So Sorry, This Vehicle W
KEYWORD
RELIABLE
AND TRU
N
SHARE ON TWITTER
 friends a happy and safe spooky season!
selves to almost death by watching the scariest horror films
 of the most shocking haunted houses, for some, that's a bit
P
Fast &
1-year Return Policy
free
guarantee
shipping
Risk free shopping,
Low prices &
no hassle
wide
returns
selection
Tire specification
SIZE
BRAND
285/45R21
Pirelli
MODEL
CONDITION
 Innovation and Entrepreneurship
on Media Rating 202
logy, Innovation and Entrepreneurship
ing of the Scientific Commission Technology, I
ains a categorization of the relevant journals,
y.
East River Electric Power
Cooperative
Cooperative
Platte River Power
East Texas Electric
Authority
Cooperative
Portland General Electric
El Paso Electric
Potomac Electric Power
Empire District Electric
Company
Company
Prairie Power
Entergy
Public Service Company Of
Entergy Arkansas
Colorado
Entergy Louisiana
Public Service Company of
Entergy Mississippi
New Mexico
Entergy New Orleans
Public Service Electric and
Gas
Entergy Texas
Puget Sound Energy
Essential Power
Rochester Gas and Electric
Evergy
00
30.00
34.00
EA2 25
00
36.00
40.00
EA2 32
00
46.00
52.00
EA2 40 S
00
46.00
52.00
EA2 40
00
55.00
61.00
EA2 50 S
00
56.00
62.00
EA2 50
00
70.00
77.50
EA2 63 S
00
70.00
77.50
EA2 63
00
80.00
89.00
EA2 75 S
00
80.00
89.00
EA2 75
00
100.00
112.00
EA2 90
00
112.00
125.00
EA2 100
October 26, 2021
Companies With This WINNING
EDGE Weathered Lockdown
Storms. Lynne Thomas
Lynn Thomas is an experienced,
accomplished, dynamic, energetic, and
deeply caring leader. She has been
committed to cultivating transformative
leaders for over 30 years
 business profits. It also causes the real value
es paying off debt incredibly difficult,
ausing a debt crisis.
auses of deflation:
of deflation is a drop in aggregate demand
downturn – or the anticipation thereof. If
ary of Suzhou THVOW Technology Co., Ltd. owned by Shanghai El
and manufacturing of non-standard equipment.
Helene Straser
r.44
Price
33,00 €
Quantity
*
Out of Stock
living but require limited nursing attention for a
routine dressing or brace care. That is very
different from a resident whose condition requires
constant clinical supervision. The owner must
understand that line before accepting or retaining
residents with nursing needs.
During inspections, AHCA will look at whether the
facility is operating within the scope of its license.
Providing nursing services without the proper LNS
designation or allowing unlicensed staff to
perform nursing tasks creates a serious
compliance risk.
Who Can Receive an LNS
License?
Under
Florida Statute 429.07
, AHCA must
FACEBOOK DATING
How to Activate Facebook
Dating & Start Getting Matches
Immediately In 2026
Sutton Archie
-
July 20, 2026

--

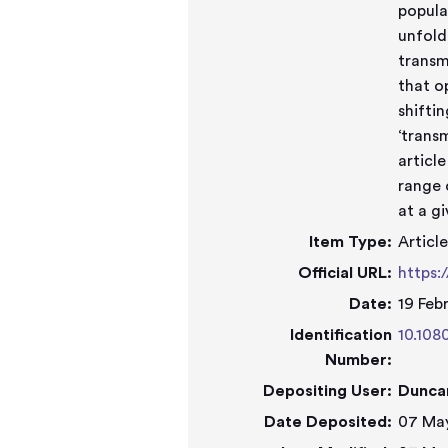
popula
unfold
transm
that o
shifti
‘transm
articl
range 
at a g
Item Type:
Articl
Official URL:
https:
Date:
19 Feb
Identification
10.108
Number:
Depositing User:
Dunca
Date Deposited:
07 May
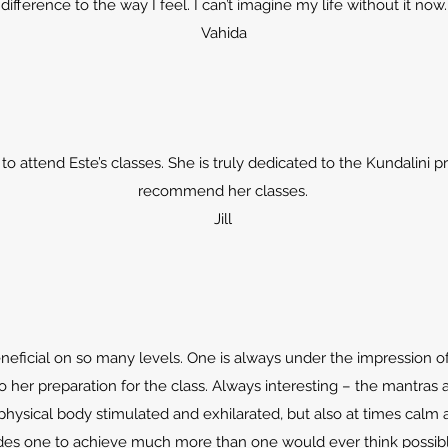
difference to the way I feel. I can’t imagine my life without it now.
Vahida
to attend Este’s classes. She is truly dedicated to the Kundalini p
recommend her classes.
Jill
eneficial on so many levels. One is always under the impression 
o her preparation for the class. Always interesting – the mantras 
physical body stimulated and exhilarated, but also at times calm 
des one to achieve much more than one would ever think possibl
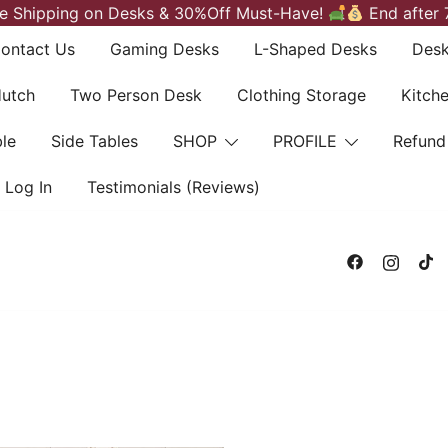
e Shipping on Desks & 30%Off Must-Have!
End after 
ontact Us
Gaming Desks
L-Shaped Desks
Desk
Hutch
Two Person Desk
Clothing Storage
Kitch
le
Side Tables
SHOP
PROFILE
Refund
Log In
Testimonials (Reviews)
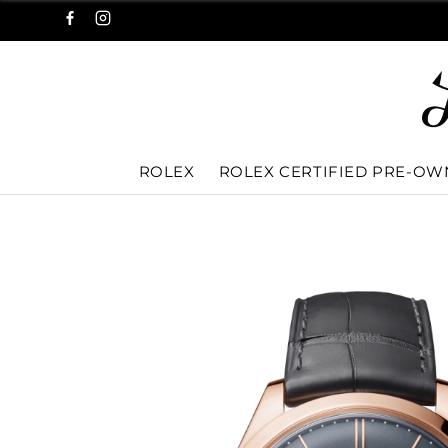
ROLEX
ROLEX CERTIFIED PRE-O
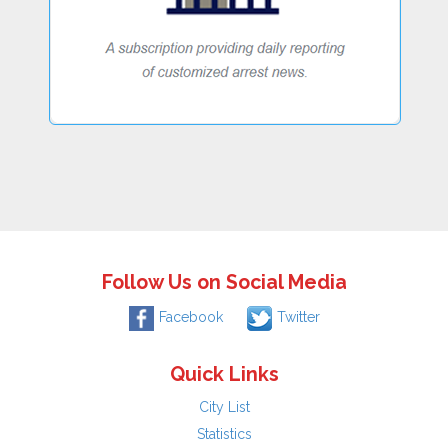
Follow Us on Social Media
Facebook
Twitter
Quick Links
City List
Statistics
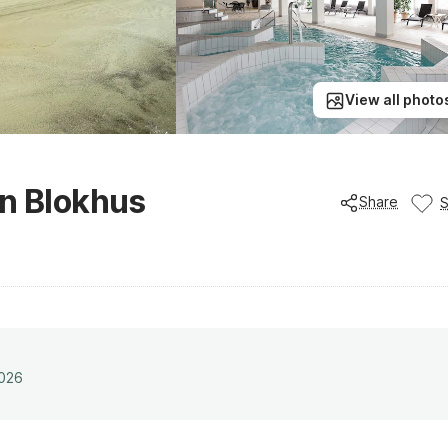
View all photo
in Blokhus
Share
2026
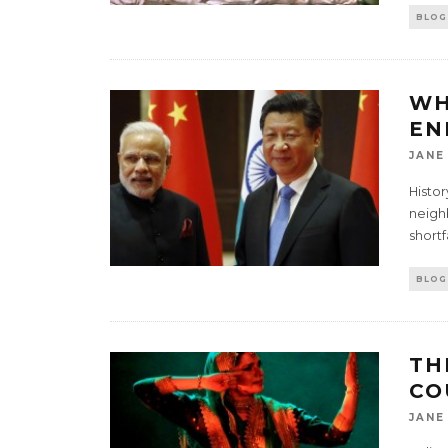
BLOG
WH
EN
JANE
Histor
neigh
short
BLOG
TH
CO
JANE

**Work to complete**
In the records above, how many lines contain the string "also"? State that number only.

**Final answer**
2